Bien que la société civile devrait en être à chercher des solutions, les gouvernements et les politiques s’en mêlent bien sûr. Le gouvernement s’est développé – tyranniquement – là où les institutions civiles comme la famille reculent. Reno avertit du danger évident d’attendre des politiques qu’elles résolvent tous les problèmes, et de la nécessité de limiter le pouvoir du gouvernement, par le bas en renforçant les institutions de la société civile, et par le haut en reconnaissant qu’il y a des vérités et des biens plus élevés que les politiques.

Nous pouvons prendre courage dans ceci, dit-il. Les gouvernements, les cultures, toutes les civilisations connaissent des hauts et des bas. Ainsi de l’Amérique. Le christianisme, le judaïsme, les églises et les synagogues ont survécu aux millénaires, tout comme les Ecritures. Et tout comme la liberté des enfants de Dieu. Dans son chapitre « rechercher les choses supérieures », Reno explique comment l’ancienne notion hébraïque de herut – avoir la loi de Dieu gravée dans nos cœurs – est la « vraie liberté », une liberté plus riche et finalement plus libératrice.

Donc, malgré la croissance de groupes tels que celui des « Sans » (20% déclarent ne pas en avoir quand on leur demande leur religion) et nos étranges élites, il y a de l’espoir parce qu’il y a une force concrète dans la foi. Il y a toujours des dizaines de millions de vrais chrétiens dont la foi est en lien avec de vastes réseaux de vraies communautés. Par contraste, croit-il, la nouvelle éthique multiculturelle qui ne juge pas, bien que contrôlant pour le moment les hautes sphères de la culture, possède une « foi creuse. »

Les chrétiens ont été au cœur de tous les mouvements réformateurs en Amérique : l’abolition de l’esclavage, l’évangile social, les droits civils, le progressisme et même l’anti-communisme durant la Guerre Froide. Il n’est pas impossible que leur témoignage actuel, à contre-courant de la culture, puisse montrer à beaucoup qui ne deviendront pas eux-mêmes chrétiens que le changement de nos mœurs sociales n’est pas une libération.

Mais c’est un travail de longue haleine. Reno parle de créer une « culture nationale non pas dominée par les chrétiens mais fécondée par eux. » Un but qui en vaut la peine, et qui fonctionnait en partie par le passé. La démocratie chrétienne en Europe, et globalement, les partis et programmes « d’inspiration chrétienne. » Ceux-ci, par leur nature, n’ont jamais été très robustes, mais ils ont préservé l’Europe occidentale de devenir communiste après la Seconde Guerre Mondiale.

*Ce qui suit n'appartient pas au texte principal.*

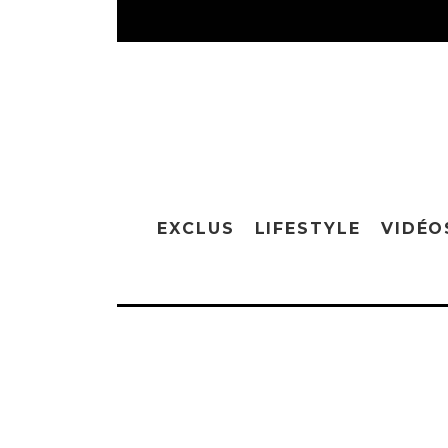
EXCLUS
LIFESTYLE
VIDÉO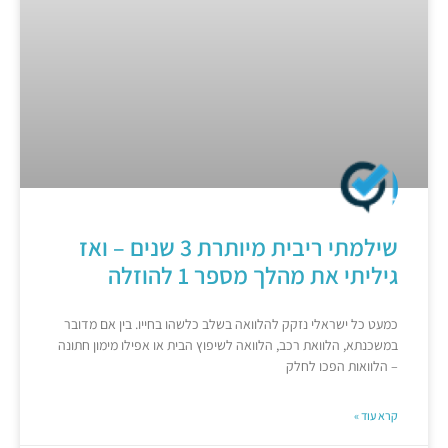
שילמתי ריבית מיותרת 3 שנים – ואז
גיליתי את מהלך מספר 1 להוזלה
כמעט כל ישראלי נזקק להלוואה בשלב כלשהו בחייו. בין אם מדובר
במשכנתא, הלוואת רכב, הלוואה לשיפוץ הבית או אפילו מימון חתונה
– הלוואות הפכו לחלק
קרא עוד »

Cependant, ils n’ont pas réussi contre un adversaire plus subtil : le sécularisme et le nihilisme en Europe. Peut-être que l’Amérique se montrera une exception dans ce domaine comme dans bien d’autres.

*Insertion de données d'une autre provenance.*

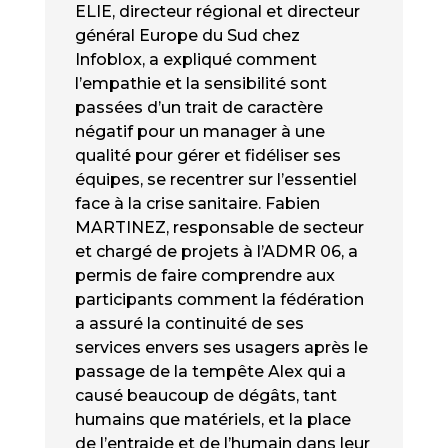
ELIE, directeur régional et directeur
général Europe du Sud chez
Infoblox, a expliqué comment
l’empathie et la sensibilité sont
passées d’un trait de caractère
négatif pour un manager à une
qualité pour gérer et fidéliser ses
équipes, se recentrer sur l’essentiel
face à la crise sanitaire. Fabien
MARTINEZ, responsable de secteur
et chargé de projets à l’ADMR 06, a
permis de faire comprendre aux
participants comment la fédération
a assuré la continuité de ses
services envers ses usagers après le
passage de la tempête Alex qui a
causé beaucoup de dégâts, tant
humains que matériels, et la place
de l’entraide et de l’humain dans leur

Le physicien Stephen Hawking a un jour posé une question à propos de ses propres brillantes théories : « qu’est-ce qui souffle le feu dans les équations et crée un univers qu’elles puissent décrire ? » C’est un problème pour beaucoup de recherches intellectuelles, spécialement celles qui visent à des réformes sociales : qu’est-ce que ces vérités vont apporter à la vie ?

La réponse évidente est : le feu de l’Esprit-Saint. Si quelqu’un y prête attention.

Robert Royal est rédacteur en chef de The Catholic Thing et président de l’institut Foi & Raison de Washington.